The task | Keep only those lines of the records that include the string "interiéru".

═══

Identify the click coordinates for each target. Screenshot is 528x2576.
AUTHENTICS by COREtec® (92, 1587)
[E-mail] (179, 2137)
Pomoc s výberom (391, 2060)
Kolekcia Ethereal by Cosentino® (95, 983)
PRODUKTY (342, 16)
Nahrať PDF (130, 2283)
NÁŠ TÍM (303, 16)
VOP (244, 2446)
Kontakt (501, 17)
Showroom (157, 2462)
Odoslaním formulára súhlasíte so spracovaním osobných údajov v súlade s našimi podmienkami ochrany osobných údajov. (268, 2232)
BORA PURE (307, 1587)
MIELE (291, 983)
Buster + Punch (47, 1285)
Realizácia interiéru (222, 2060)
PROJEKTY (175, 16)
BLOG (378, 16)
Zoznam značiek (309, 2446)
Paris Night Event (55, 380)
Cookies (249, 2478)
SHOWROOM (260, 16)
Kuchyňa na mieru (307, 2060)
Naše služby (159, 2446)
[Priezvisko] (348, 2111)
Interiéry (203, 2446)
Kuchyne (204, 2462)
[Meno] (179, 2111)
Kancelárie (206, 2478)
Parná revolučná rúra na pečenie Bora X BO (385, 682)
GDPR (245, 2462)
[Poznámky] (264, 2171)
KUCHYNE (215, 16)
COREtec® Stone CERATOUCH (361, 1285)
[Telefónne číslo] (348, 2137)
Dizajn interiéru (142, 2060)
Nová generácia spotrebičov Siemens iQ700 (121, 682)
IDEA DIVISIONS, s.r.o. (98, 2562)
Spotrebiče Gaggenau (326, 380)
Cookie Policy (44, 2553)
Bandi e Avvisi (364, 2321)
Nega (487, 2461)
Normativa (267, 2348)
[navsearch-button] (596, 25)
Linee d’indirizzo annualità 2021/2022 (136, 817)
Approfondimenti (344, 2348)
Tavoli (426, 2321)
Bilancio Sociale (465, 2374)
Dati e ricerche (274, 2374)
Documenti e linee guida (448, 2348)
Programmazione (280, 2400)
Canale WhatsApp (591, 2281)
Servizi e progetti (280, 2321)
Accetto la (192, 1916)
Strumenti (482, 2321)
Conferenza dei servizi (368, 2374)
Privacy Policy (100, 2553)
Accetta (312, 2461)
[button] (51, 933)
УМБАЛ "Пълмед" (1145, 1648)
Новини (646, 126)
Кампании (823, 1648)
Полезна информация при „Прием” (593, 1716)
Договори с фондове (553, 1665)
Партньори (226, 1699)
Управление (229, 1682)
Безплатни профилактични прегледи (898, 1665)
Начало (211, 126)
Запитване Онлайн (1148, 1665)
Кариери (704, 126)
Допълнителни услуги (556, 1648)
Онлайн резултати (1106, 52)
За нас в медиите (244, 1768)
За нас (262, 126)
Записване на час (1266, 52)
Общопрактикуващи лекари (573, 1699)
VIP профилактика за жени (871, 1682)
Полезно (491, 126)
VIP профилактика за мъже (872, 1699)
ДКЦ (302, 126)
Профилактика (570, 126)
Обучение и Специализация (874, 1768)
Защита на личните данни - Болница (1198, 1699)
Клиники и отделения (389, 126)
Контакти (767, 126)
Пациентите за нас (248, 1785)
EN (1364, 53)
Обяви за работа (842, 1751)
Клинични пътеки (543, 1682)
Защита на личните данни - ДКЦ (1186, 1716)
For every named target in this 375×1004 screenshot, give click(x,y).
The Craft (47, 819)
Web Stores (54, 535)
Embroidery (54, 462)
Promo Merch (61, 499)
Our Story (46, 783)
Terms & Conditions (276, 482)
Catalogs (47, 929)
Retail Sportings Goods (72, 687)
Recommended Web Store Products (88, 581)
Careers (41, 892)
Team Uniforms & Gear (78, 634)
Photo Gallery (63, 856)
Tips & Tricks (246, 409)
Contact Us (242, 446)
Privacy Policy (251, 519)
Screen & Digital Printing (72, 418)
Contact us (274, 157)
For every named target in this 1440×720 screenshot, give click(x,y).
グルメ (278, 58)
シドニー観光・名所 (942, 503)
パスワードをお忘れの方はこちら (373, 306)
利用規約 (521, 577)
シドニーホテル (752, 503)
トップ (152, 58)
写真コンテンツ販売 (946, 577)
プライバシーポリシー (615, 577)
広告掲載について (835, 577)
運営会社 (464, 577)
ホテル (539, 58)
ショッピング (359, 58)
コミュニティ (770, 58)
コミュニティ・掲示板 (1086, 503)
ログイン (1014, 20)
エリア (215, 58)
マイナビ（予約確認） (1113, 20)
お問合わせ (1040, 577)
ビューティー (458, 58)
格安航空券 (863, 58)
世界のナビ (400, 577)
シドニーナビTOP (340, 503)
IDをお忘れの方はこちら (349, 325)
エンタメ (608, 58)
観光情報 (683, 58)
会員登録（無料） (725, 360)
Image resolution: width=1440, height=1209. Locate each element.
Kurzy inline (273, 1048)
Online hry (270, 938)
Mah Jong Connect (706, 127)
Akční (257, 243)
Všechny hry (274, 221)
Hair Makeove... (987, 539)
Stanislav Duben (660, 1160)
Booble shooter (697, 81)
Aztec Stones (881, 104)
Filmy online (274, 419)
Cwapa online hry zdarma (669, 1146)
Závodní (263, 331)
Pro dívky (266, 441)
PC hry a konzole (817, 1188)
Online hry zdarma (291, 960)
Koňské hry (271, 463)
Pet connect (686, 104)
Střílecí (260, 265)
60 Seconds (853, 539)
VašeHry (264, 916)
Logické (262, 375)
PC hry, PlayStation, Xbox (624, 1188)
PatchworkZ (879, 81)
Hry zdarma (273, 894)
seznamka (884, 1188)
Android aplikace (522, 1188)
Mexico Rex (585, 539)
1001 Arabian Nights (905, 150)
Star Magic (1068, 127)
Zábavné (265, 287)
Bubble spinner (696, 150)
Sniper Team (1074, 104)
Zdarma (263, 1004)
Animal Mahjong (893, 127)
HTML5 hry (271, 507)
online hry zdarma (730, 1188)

═══

Written answer |
Realizácia interiéru (222, 2060)
Dizajn interiéru (142, 2060)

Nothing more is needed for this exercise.